Taking the listing below, restate word for word each line from the line with "Danmark og effektiviserer vores brug" to the line with "Jahren hat ein holländischer Ar", ends included, and stop there.

· · ·

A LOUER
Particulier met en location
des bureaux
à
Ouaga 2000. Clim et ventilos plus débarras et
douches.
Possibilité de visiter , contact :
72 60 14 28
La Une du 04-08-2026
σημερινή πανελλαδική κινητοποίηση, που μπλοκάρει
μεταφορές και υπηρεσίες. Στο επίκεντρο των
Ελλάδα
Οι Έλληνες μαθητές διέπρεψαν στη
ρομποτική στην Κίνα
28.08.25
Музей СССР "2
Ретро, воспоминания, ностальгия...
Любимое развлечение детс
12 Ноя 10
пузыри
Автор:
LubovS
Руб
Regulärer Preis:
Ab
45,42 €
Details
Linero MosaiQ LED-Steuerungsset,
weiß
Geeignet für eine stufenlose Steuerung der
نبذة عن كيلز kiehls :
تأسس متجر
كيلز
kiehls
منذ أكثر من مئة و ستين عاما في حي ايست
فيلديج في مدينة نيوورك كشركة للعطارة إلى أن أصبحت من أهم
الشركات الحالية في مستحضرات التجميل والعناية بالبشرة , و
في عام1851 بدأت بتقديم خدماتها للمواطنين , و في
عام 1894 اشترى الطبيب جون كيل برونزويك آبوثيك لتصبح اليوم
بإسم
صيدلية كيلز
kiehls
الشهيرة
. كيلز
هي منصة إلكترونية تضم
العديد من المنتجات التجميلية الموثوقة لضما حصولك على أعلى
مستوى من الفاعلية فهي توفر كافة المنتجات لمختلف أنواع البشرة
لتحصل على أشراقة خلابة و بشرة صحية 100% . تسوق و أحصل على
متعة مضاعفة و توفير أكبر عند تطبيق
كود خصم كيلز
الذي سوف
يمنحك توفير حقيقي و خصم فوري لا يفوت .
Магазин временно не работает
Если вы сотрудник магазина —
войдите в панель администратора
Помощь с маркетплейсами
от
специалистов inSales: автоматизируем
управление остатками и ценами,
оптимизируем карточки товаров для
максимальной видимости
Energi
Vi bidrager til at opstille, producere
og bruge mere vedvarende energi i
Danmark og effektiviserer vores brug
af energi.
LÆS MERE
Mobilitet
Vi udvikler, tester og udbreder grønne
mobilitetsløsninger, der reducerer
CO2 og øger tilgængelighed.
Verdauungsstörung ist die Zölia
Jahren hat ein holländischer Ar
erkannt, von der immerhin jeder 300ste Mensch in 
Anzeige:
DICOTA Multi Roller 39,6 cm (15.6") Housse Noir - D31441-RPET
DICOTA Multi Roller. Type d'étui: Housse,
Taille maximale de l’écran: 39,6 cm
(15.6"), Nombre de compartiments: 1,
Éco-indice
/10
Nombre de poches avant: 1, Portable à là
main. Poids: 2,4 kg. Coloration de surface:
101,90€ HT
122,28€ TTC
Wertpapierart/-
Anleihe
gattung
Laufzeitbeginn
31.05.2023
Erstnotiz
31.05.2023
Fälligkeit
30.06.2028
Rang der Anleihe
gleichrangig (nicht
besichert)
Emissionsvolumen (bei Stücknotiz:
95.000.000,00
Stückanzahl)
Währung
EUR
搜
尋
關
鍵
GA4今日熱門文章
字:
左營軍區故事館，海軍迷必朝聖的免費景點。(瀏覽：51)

· · ·

Result -
Danmark og effektiviserer vores brug
af energi.
LÆS MERE
Mobilitet
Vi udvikler, tester og udbreder grønne
mobilitetsløsninger, der reducerer
CO2 og øger tilgængelighed.
Verdauungsstörung ist die Zölia
Jahren hat ein holländischer Ar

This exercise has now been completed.